## Exercise prompt
Your response must be an exact transcription of the lines from the one containing "ეტაპებზე..." through the final line of the data.

## Dataset entries
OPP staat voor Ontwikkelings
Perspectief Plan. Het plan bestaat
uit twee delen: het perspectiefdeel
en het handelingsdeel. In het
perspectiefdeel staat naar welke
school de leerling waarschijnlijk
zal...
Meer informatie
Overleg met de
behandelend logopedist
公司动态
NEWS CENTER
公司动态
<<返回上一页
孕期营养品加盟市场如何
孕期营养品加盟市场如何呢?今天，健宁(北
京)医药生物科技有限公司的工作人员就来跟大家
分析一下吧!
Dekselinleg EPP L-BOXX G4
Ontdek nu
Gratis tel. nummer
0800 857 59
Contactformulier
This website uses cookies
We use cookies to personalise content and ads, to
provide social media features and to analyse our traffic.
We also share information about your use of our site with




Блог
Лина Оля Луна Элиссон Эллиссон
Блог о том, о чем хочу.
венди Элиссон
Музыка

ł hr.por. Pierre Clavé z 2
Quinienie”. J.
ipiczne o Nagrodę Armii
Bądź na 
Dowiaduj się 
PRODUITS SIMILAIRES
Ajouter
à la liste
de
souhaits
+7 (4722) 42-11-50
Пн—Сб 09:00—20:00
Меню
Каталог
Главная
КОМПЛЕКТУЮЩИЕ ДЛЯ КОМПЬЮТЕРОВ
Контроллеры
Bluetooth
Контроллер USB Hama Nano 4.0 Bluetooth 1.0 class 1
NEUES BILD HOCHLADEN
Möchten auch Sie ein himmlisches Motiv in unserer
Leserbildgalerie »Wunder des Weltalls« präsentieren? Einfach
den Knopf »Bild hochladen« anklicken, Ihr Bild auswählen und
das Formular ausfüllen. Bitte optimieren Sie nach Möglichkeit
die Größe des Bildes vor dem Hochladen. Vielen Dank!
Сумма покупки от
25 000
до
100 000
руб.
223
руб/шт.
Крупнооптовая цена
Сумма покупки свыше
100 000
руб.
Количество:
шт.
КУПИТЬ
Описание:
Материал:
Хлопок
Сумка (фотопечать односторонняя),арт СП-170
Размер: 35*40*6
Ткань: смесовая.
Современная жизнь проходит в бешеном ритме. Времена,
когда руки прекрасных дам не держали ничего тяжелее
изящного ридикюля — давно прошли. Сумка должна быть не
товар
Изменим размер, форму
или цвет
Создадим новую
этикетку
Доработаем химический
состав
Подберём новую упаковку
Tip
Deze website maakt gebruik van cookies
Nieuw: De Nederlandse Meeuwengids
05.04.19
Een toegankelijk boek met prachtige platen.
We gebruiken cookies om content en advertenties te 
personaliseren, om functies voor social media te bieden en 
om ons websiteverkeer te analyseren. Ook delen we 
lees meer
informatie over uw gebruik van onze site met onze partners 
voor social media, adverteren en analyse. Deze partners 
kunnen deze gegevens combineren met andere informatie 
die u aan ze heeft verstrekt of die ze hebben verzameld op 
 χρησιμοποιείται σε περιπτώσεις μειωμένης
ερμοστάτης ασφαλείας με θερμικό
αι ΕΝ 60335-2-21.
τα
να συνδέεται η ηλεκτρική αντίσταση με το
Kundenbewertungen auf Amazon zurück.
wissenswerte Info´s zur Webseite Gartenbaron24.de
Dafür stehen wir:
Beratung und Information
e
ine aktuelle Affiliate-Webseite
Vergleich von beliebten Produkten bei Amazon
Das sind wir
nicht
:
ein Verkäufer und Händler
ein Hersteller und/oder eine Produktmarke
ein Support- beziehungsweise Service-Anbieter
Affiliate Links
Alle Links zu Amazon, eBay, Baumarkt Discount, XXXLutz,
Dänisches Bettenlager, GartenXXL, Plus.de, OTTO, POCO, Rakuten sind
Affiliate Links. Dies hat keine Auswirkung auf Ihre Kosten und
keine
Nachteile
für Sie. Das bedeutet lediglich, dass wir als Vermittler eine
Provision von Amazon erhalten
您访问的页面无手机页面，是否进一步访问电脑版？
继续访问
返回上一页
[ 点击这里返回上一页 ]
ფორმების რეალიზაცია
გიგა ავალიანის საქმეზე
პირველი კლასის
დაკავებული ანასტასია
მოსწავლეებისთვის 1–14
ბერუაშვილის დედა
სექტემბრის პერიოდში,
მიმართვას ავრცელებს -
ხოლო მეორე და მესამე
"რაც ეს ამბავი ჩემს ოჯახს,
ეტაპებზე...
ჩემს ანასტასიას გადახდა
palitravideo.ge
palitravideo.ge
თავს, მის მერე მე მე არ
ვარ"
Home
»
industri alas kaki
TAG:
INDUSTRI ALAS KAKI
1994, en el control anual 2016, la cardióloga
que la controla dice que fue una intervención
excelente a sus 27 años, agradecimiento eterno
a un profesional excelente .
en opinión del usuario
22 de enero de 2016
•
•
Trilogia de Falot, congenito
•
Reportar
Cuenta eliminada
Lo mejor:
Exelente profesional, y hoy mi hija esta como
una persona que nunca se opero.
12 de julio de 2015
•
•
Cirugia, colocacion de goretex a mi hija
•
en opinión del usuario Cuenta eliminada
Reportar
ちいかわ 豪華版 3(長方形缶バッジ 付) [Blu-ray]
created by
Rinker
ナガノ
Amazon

## Response
ეტაპებზე...
ჩემს ანასტასიას გადახდა
palitravideo.ge
palitravideo.ge
თავს, მის მერე მე მე არ
ვარ"
Home
»
industri alas kaki
TAG:
INDUSTRI ALAS KAKI
1994, en el control anual 2016, la cardióloga
que la controla dice que fue una intervención
excelente a sus 27 años, agradecimiento eterno
a un profesional excelente .
en opinión del usuario
22 de enero de 2016
•
•
Trilogia de Falot, congenito
•
Reportar
Cuenta eliminada
Lo mejor:
Exelente profesional, y hoy mi hija esta como
una persona que nunca se opero.
12 de julio de 2015
•
•
Cirugia, colocacion de goretex a mi hija
•
en opinión del usuario Cuenta eliminada
Reportar
ちいかわ 豪華版 3(長方形缶バッジ 付) [Blu-ray]
created by
Rinker
ナガノ
Amazon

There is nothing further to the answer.